Under the push of the lowest interest rates in spring in the United States, California saw a moderate increase in home sales in July, while the median home price finally dropped to under $900,000.
According to the statistics from the California Association of Realtors (C.A.R.), the seasonally adjusted annualized rate for detached homes in July reached a peak in the past five months, with a total sales volume of 279,810 units.
C.A.R. President Melanie Barker stated that although the market will enter a slower season for home buying, if the supply of homes for sale continues to improve and mortgage rates further ease in the third and fourth quarters, the housing market is expected to remain active in the coming months.
Another piece of good news for buyers is that home prices have seen a decline for two consecutive months. The median price in California in July decreased from $900,720 in the previous month to $886,560, representing a 1.6% decrease. However, compared to the same period a year ago, the median home price is still about $54,000 higher.
Market conditions vary by county. For instance, Plumas County in northeastern California saw a staggering 45% increase in median home prices last month, while Santa Barbara County, located about 100 miles north of Los Angeles and considered a top-tier housing market, experienced a 16.8% decrease in median home prices.
Experts suggest that home prices in California may continue to soften in the coming months. C.A.R.’s Chief Economist Jordan Levine said, “Improved affordability due to lower borrowing costs may motivate hesitant buyers to re-enter the market, especially as prices start to soften towards the end of the buying season.”
According to data released by Freddie Mac on August 15, the average interest rate for a 30-year fixed-rate mortgage stood at 6.49%.
On the other hand, recent changes in the traditional practices of the real estate industry in the United States have impacted buying and viewing regulations in California. Starting this week, buyers must sign a written agency agreement with a real estate agent before viewing properties.
President Barker of C.A.R. mentioned that the settlement agreement reached by NAR on March 15 regarding multiple lawsuits from home sellers has changed the home selling process that has been in place for decades, leading to confusion with various pieces of information overnight.
She summarized two key changes: “1) Listings on the Multiple Listing Service (MLS) in the United States are now prohibited from including commission information for the buyer’s agent; 2) Buyers wishing to work with an agent must sign a written agreement before visiting homes.”

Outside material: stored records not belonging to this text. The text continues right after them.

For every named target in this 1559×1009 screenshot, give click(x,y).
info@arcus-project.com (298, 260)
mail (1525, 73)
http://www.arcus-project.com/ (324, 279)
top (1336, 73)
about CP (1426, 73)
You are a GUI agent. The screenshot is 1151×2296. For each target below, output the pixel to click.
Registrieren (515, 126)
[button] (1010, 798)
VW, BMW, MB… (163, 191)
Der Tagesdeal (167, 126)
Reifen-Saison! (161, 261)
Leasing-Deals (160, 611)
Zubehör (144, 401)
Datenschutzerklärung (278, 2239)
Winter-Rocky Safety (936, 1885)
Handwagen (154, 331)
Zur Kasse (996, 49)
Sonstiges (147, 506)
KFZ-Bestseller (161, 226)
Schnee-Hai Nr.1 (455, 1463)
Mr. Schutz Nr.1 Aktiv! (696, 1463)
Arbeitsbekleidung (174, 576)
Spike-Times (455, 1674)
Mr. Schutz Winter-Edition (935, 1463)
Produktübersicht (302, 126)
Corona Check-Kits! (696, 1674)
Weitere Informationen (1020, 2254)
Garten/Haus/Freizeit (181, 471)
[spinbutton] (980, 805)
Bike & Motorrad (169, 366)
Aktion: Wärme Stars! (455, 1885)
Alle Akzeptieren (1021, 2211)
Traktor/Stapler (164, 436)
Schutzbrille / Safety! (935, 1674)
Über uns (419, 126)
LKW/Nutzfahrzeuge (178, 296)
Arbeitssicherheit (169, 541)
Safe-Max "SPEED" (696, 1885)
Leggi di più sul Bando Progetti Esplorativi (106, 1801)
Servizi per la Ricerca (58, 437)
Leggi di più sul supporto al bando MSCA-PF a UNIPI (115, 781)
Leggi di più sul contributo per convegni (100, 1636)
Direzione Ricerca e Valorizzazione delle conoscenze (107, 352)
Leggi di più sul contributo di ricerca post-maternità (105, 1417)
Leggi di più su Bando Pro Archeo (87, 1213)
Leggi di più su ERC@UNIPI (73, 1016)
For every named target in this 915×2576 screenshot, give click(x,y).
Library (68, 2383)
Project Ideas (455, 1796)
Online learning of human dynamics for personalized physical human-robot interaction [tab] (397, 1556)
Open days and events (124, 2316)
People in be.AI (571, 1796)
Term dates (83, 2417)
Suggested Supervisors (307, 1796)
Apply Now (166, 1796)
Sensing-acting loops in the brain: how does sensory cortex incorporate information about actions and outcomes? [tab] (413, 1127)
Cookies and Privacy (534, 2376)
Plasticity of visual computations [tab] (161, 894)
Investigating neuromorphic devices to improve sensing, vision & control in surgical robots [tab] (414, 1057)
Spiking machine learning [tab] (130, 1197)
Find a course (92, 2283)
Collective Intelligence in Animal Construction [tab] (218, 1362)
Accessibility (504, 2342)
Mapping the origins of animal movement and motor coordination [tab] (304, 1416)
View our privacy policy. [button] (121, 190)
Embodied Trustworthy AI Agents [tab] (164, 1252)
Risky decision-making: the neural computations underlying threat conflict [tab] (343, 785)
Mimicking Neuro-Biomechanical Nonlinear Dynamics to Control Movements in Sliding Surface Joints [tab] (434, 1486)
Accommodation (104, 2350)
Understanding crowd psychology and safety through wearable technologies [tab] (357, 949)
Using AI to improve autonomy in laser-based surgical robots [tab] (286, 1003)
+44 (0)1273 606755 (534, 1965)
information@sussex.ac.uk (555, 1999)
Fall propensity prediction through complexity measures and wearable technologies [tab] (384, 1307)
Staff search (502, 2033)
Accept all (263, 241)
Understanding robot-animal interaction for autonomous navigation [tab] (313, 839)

“This means that before starting your house-hunting journey, you need to negotiate with your agent and clarify the scope of work they will provide; meanwhile, you also need to determine how much commission you will pay to the agent and how it will be paid,” Barker stated.
All these changes primarily stem from NAR agreeing to eliminate the long-standing 6% standard real estate transaction commission rule, which no longer mandates sellers to pay commissions to the buyer’s agent. In other words, whether to pay commission to the buyer’s agent is now the seller’s choice.
Barker admitted that adapting to these changes will take some time, “Under the new rules, consumers need to find their own way of collaborating with agents, and there will be various cooperation models among agents; many industry professionals and C.A.R. are working hard to clarify and explain the new practices as soon as possible.”